ECLI:NL:RBALM:2010:BO6514
Rechtbank Almelo
- Kort geding
- M. van Houten
- Rechtspraak.nl
Vordering tot schorsing van de executie van een ontruimingsvonnis van de kantonrechter afgewezen
In deze zaak heeft de voorzieningenrechter van de Rechtbank Almelo op 3 december 2010 uitspraak gedaan in een kort geding tussen [eiser] en Stichting WBO Wonen. [eiser] had een vordering ingesteld tot schorsing van de executie van een ontruimingsvonnis dat door de kantonrechter te Enschede was gewezen op 17 augustus 2010. Dit vonnis had de bestaande huurovereenkomst tussen [eiser] en WBO ontbonden en [eiser] veroordeeld om de woning binnen acht weken te ontruimen vanwege ernstige geluidsoverlast die door hem zou zijn veroorzaakt. De kantonrechter had het vonnis uitvoerbaar bij voorraad verklaard, wat betekent dat WBO het recht had om de ontruiming te effectueren, ook al was er hoger beroep ingesteld door [eiser].

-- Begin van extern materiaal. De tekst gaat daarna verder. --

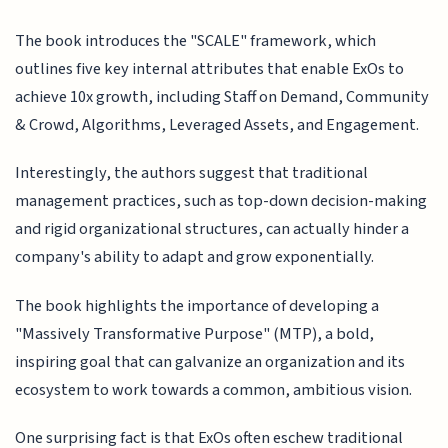
The book introduces the "SCALE" framework, which
outlines five key internal attributes that enable ExOs to
achieve 10x growth, including Staff on Demand, Community
& Crowd, Algorithms, Leveraged Assets, and Engagement.
Interestingly, the authors suggest that traditional
management practices, such as top-down decision-making
and rigid organizational structures, can actually hinder a
company's ability to adapt and grow exponentially.
The book highlights the importance of developing a
"Massively Transformative Purpose" (MTP), a bold,
inspiring goal that can galvanize an organization and its
ecosystem to work towards a common, ambitious vision.
One surprising fact is that ExOs often eschew traditional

Tijdens de zitting op 29 november 2010 heeft [eiser] zijn standpunt toegelicht, waarbij hij stelde dat de overlast niet door hem, maar door zijn vrienden was veroorzaakt. Hij voerde aan dat hij geen huurachterstand had en dat hij in aanmerking kwam voor vervangende woonruimte. WBO daarentegen betwistte de claims van [eiser] en stelde dat er meerdere klagers waren die geluidsoverlast hadden ervaren. WBO verzocht de vordering van [eiser] af te wijzen en benadrukte dat het vonnis van de kantonrechter goed gemotiveerd was.
De voorzieningenrechter heeft de vordering van [eiser] afgewezen. Hij oordeelde dat er geen sprake was van een juridische of feitelijke misslag in het vonnis van de kantonrechter en dat de belangen van WBO bij de executie van het vonnis zwaarder wogen dan de belangen van [eiser]. De voorzieningenrechter benadrukte dat het opkomen in kort geding tegen de executie van een vonnis niet mag worden gezien als een verkapt appel. [eiser] werd veroordeeld in de kosten van de procedure, die op € 1.087,= werden begroot.